Weill Cornell Medicine, New York, NY, 10021, USA.
BMC Med Inform Decis Mak. 2022 Aug 29;22(1):226. doi: 10.1186/s12911-022-01942-2.
The application of machine learning to cardiac auscultation has the potential to improve the accuracy and efficiency of both routine and point-of-care screenings. The use of convolutional neural networks (CNN) on heart sound spectrograms in particular has defined state-of-the-art performance. However, the relative paucity of patient data remains a significant barrier to creating models that can adapt to a wide range of potential variability. To that end, we examined a CNN model's performance on automated heart sound classification, before and after various forms of data augmentation, and aimed to identify the most optimal augmentation methods for cardiac spectrogram analysis.
We built a standard CNN model to classify cardiac sound recordings as either normal or abnormal. The baseline control model achieved a PR AUC of 0.763 ± 0.047. Among the single data augmentation techniques explored, horizontal flipping of the spectrogram image improved the model performance the most, with a PR AUC of 0.819 ± 0.044. Principal component analysis color augmentation (PCA) and perturbations of saturation-value (SV) of the hue-saturation-value (HSV) color scale achieved a PR AUC of 0.779 ± 045 and 0.784 ± 0.037, respectively. Time and frequency masking resulted in a PR AUC of 0.772 ± 0.050. Pitch shifting, time stretching and compressing, noise injection, vertical flipping, and applying random color filters negatively impacted model performance. Concatenating the best performing data augmentation technique (horizontal flip) with PCA and SV perturbations improved model performance.

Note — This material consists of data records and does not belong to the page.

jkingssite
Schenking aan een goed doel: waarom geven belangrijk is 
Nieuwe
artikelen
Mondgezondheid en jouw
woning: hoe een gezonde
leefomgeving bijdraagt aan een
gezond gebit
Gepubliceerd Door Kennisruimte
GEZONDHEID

Data augmentation can improve classification accuracy by expanding and diversifying the dataset, which protects against overfitting to random variance. However, data augmentation is necessarily domain specific. For example, methods like noise injection have found success in other areas of automated sound classification, but in the context of cardiac sound analysis, noise injection can mimic the presence of murmurs and worsen model performance. Thus, care should be taken to ensure clinically appropriate forms of data augmentation to avoid negatively impacting model performance.

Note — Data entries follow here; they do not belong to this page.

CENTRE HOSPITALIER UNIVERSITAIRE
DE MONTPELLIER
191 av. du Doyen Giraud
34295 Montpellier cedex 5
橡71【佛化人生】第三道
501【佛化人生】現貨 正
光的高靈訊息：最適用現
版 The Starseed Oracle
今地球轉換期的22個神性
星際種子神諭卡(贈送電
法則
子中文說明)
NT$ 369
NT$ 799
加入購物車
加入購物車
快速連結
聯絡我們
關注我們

机器学习在心脏听诊中的应用有可能提高常规和即时筛查的准确性和效率。特别是使用卷积神经网络 (CNN) 对心音声谱图的应用,已经达到了最先进的性能水平。然而,患者数据的相对缺乏仍然是创建能够适应广泛潜在变异性的模型的一个重大障碍。为此,我们检查了一个 CNN 模型在自动心音分类中的性能,在进行各种形式的数据增强前后,并旨在确定最适合心脏声谱分析的数据增强方法。

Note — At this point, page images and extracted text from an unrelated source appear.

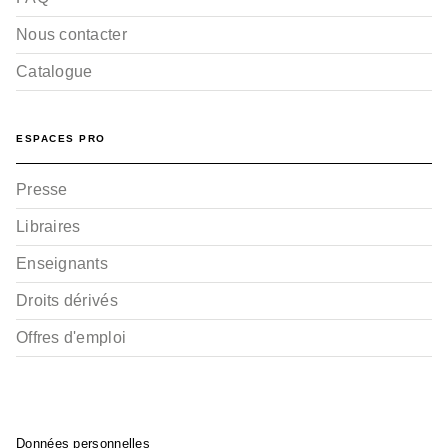
Nous contacter
Catalogue
ESPACES PRO
Presse
Libraires
Enseignants
Droits dérivés
Offres d'emploi
Données personnelles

我们构建了一个标准的 CNN 模型来对心脏声音记录进行正常或异常分类。基线控制模型的 PR AUC 为 0.763±0.047。在探索的单一数据增强技术中,声谱图图像的水平翻转最能提高模型性能,PR AUC 为 0.819±0.044。主成分分析颜色增强 (PCA) 和色调-饱和度-值 (HSV) 颜色通道饱和度-值 (SV) 的扰动分别达到了 0.779±0.045 和 0.784±0.037 的 PR AUC。时间和频率掩蔽的 PR AUC 为 0.772±0.050。音高移动、时间拉伸和压缩、噪声注入、垂直翻转和应用随机颜色滤波器对模型性能产生了负面影响。将性能最佳的数据增强技术(水平翻转)与 PCA 和 SV 扰动相结合,提高了模型性能。
数据增强可以通过扩展和多样化数据集来提高分类准确性,从而防止过度拟合随机方差。然而,数据增强是特定于领域的。例如,噪声注入等方法在自动化声音分类的其他领域取得了成功,但在心脏声音分析的背景下,噪声注入可以模拟杂音的存在,并降低模型性能。因此,应该小心谨慎地进行数据增强,以确保采用临床适当的数据增强形式,避免对模型性能产生负面影响。